* [The problem]
Of all the lines below, return only those starting with the line holding "Chegirmalar" and going on through the line holding "corrientes, así como", exactly as written.

══ Provided information ══

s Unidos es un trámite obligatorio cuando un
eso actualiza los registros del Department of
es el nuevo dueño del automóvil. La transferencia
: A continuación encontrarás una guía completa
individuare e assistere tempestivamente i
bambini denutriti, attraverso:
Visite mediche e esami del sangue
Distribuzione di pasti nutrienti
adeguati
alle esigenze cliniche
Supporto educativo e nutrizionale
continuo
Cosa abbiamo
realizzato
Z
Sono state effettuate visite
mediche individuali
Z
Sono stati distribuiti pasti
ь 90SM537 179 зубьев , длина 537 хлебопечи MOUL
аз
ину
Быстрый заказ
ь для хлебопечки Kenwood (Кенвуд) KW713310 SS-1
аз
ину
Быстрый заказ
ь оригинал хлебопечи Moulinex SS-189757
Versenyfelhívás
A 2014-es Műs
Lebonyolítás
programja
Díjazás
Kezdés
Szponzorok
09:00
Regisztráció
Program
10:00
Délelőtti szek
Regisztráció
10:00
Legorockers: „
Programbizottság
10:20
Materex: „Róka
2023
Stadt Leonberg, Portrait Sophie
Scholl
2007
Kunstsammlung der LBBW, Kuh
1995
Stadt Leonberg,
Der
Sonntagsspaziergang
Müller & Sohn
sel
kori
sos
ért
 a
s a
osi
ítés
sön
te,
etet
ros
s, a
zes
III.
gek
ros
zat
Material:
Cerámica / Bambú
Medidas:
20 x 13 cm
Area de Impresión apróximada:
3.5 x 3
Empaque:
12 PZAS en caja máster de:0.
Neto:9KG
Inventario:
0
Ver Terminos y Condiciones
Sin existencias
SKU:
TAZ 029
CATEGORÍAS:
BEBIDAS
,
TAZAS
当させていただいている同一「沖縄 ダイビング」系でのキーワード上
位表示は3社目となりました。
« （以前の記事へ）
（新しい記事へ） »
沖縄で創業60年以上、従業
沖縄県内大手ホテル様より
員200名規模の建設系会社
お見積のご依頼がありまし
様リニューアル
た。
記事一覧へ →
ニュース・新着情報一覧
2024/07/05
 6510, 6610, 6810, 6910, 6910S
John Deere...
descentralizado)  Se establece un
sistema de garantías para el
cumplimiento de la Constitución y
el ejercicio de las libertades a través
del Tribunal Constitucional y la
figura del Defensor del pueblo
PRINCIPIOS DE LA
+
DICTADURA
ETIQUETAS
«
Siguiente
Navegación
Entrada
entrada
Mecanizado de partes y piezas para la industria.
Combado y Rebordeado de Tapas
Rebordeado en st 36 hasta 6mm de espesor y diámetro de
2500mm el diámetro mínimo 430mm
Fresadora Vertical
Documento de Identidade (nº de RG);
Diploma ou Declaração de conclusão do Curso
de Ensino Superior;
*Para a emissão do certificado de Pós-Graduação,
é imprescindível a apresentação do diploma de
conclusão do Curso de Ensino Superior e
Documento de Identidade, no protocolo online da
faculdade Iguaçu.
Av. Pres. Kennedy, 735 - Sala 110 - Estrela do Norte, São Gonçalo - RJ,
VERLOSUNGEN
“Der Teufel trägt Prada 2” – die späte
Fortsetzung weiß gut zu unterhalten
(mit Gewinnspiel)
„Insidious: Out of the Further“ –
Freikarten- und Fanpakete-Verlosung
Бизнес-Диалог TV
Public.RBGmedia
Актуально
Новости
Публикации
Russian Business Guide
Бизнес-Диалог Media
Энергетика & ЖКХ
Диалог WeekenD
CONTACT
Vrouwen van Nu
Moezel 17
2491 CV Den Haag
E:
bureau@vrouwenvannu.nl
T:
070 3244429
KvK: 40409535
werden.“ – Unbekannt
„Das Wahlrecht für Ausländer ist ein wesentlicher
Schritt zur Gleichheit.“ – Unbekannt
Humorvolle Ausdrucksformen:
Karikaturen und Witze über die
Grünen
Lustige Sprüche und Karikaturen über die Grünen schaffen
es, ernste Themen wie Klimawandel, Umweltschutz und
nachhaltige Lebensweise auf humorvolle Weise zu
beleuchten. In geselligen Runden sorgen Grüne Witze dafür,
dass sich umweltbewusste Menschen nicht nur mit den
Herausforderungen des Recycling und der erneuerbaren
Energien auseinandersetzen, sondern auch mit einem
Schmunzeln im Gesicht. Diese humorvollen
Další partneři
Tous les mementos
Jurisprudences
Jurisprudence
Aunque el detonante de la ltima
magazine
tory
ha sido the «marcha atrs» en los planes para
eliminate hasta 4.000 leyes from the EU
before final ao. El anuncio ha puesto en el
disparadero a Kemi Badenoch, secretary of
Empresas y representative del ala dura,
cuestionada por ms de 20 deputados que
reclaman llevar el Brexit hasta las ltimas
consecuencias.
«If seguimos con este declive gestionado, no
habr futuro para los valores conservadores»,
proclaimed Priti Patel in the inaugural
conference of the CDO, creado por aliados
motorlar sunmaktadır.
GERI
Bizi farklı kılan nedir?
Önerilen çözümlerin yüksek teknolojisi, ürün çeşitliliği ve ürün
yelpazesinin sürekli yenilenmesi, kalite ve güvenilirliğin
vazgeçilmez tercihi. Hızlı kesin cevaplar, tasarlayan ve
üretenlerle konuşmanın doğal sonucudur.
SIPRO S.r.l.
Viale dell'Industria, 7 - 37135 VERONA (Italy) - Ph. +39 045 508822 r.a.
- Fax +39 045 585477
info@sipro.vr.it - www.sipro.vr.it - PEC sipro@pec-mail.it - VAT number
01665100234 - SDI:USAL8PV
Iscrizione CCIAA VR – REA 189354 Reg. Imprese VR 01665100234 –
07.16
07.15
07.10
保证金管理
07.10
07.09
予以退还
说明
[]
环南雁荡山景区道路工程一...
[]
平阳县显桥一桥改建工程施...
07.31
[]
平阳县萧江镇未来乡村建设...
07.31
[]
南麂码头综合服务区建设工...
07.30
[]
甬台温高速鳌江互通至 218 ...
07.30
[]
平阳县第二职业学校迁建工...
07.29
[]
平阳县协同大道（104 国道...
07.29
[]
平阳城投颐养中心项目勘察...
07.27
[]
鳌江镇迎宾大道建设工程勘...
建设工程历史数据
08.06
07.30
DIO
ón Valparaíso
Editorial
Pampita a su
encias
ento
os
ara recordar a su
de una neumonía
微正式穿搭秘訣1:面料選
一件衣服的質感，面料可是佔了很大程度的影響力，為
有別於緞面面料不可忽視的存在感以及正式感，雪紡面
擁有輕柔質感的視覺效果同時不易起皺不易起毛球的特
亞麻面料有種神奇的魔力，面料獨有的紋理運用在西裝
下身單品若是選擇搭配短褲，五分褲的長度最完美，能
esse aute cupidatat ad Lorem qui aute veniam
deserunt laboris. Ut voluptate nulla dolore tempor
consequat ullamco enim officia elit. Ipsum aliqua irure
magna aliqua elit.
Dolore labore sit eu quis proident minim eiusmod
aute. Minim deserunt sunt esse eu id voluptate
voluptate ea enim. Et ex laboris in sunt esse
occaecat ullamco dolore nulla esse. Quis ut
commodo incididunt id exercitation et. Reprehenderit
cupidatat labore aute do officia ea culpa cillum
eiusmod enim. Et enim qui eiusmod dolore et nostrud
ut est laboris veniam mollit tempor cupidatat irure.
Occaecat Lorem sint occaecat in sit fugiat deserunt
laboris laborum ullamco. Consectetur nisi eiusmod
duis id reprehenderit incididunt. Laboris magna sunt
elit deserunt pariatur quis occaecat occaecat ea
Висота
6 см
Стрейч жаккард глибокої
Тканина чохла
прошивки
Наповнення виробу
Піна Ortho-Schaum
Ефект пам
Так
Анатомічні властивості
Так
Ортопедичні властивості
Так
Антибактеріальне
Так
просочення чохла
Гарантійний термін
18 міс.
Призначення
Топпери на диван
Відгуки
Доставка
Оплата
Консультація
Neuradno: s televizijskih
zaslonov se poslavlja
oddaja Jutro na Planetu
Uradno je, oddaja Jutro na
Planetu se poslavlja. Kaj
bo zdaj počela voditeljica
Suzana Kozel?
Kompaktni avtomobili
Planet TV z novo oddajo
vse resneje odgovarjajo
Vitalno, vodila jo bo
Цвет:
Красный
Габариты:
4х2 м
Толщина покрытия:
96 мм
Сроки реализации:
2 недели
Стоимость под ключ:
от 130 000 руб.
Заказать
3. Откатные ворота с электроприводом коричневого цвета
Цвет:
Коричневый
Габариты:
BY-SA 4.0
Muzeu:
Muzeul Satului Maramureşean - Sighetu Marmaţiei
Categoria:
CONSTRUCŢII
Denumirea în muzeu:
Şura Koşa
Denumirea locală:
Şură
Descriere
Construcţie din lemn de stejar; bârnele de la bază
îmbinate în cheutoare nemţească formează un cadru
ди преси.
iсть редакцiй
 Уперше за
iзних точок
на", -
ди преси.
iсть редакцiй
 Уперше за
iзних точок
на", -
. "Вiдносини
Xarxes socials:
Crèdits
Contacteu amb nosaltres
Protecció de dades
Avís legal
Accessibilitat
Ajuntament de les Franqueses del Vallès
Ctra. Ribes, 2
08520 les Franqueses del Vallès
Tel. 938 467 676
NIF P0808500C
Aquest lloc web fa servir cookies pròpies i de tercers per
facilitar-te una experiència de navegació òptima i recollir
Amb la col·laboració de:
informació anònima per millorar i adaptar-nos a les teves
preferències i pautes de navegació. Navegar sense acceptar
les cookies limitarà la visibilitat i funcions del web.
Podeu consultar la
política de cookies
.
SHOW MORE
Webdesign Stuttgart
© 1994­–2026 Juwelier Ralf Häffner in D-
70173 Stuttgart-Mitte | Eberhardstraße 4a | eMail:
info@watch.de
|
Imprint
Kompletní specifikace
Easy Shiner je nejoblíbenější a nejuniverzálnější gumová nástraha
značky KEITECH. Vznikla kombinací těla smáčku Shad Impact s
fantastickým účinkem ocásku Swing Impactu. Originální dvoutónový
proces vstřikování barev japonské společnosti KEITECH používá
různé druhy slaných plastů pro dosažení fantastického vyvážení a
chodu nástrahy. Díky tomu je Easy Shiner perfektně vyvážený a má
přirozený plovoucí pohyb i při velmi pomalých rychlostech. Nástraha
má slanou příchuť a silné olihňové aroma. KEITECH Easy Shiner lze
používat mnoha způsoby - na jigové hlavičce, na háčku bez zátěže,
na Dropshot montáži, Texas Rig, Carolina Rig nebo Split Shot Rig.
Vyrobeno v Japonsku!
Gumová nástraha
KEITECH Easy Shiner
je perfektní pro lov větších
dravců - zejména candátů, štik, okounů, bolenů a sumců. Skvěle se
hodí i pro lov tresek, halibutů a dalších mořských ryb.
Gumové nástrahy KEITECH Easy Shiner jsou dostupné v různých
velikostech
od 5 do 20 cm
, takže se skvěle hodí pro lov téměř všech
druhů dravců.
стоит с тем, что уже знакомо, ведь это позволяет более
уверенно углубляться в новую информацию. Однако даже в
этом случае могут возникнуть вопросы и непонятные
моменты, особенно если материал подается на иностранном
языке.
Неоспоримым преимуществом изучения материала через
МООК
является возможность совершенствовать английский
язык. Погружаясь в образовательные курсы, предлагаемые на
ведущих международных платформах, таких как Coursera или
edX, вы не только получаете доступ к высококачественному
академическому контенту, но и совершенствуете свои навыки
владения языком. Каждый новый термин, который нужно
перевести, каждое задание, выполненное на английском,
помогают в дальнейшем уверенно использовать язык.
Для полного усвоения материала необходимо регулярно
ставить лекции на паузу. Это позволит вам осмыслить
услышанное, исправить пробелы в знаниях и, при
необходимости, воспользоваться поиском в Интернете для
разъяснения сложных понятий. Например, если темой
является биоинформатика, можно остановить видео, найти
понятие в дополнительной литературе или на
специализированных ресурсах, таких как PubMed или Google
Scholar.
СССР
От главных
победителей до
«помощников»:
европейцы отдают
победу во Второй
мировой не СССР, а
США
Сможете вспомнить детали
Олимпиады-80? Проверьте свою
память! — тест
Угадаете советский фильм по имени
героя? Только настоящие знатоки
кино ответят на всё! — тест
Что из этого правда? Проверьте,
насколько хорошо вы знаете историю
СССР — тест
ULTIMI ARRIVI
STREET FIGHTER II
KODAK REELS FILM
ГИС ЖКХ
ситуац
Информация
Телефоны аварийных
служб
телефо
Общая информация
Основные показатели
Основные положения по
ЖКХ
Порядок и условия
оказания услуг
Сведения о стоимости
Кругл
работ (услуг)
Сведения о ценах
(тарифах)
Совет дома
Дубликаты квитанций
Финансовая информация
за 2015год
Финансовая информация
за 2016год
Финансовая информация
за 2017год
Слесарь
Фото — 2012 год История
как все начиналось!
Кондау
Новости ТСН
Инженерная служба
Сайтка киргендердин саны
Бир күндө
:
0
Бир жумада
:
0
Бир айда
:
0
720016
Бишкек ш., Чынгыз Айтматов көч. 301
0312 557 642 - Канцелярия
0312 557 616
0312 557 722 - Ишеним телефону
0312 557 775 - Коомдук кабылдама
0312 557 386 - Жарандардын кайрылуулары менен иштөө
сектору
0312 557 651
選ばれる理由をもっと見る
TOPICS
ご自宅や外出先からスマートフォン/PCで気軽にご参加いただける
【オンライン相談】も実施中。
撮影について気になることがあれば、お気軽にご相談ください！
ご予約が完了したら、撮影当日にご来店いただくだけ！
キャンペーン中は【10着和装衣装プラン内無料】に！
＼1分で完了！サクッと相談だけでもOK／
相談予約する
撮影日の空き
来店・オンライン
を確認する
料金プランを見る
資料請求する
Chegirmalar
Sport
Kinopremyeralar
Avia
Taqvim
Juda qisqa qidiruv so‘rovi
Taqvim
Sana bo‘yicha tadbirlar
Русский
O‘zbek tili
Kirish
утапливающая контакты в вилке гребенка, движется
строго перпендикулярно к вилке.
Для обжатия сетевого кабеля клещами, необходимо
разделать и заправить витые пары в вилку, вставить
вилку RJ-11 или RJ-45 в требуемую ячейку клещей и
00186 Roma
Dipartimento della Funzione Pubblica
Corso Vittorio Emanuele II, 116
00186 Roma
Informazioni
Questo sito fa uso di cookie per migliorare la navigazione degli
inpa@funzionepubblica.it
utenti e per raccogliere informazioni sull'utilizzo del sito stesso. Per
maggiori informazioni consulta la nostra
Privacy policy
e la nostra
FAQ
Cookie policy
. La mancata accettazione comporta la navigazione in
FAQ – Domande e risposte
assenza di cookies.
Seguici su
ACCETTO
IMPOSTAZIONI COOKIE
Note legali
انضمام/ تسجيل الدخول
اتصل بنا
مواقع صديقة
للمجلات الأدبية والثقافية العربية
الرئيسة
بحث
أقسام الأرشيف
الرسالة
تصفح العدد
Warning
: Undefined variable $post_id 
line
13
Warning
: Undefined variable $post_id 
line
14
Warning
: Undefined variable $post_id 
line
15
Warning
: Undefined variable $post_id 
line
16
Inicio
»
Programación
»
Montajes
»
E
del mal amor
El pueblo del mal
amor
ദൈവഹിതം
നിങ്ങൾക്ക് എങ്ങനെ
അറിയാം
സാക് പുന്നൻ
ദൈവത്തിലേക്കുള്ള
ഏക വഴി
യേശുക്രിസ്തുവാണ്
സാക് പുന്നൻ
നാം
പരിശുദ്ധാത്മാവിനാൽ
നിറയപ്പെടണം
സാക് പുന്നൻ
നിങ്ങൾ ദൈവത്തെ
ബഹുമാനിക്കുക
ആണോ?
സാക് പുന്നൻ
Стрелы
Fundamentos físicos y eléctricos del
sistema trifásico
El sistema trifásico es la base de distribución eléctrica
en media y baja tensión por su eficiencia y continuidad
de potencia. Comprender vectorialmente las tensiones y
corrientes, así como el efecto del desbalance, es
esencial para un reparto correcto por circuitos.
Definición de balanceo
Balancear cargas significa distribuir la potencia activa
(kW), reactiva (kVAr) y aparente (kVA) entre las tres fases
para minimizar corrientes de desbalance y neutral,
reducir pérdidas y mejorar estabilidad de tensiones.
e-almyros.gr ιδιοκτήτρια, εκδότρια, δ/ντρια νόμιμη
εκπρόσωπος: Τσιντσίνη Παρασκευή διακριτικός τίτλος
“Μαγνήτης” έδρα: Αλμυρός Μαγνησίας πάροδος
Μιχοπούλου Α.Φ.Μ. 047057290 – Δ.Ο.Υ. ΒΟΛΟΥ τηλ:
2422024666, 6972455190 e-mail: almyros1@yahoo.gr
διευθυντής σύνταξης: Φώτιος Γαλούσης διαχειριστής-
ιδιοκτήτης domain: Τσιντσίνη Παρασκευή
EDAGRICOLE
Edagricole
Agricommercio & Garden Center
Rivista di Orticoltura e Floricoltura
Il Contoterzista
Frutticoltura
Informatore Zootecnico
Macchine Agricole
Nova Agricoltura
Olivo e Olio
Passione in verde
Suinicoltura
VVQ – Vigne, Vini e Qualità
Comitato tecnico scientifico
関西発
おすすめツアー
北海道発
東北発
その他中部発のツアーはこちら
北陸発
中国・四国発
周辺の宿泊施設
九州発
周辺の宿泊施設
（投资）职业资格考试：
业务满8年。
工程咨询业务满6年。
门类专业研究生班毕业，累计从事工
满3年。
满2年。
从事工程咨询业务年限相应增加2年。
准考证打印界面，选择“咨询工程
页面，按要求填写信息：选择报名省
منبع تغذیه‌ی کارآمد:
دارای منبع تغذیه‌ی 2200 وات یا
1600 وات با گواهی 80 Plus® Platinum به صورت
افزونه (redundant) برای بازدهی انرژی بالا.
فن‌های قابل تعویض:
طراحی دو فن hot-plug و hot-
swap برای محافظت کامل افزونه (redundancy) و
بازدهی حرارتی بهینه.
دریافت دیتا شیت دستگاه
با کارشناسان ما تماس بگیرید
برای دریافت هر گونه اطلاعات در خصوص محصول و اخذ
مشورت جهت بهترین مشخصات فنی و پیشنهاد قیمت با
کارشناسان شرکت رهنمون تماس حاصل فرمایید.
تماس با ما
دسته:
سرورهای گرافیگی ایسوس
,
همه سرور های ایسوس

═══

* [Exercise result]
Chegirmalar
Sport
Kinopremyeralar
Avia
Taqvim
Juda qisqa qidiruv so‘rovi
Taqvim
Sana bo‘yicha tadbirlar
Русский
O‘zbek tili
Kirish
утапливающая контакты в вилке гребенка, движется
строго перпендикулярно к вилке.
Для обжатия сетевого кабеля клещами, необходимо
разделать и заправить витые пары в вилку, вставить
вилку RJ-11 или RJ-45 в требуемую ячейку клещей и
00186 Roma
Dipartimento della Funzione Pubblica
Corso Vittorio Emanuele II, 116
00186 Roma
Informazioni
Questo sito fa uso di cookie per migliorare la navigazione degli
inpa@funzionepubblica.it
utenti e per raccogliere informazioni sull'utilizzo del sito stesso. Per
maggiori informazioni consulta la nostra
Privacy policy
e la nostra
FAQ
Cookie policy
. La mancata accettazione comporta la navigazione in
FAQ – Domande e risposte
assenza di cookies.
Seguici su
ACCETTO
IMPOSTAZIONI COOKIE
Note legali
انضمام/ تسجيل الدخول
اتصل بنا
مواقع صديقة
للمجلات الأدبية والثقافية العربية
الرئيسة
بحث
أقسام الأرشيف
الرسالة
تصفح العدد
Warning
: Undefined variable $post_id 
line
13
Warning
: Undefined variable $post_id 
line
14
Warning
: Undefined variable $post_id 
line
15
Warning
: Undefined variable $post_id 
line
16
Inicio
»
Programación
»
Montajes
»
E
del mal amor
El pueblo del mal
amor
ദൈവഹിതം
നിങ്ങൾക്ക് എങ്ങനെ
അറിയാം
സാക് പുന്നൻ
ദൈവത്തിലേക്കുള്ള
ഏക വഴി
യേശുക്രിസ്തുവാണ്
സാക് പുന്നൻ
നാം
പരിശുദ്ധാത്മാവിനാൽ
നിറയപ്പെടണം
സാക് പുന്നൻ
നിങ്ങൾ ദൈവത്തെ
ബഹുമാനിക്കുക
ആണോ?
സാക് പുന്നൻ
Стрелы
Fundamentos físicos y eléctricos del
sistema trifásico
El sistema trifásico es la base de distribución eléctrica
en media y baja tensión por su eficiencia y continuidad
de potencia. Comprender vectorialmente las tensiones y
corrientes, así como el efecto del desbalance, es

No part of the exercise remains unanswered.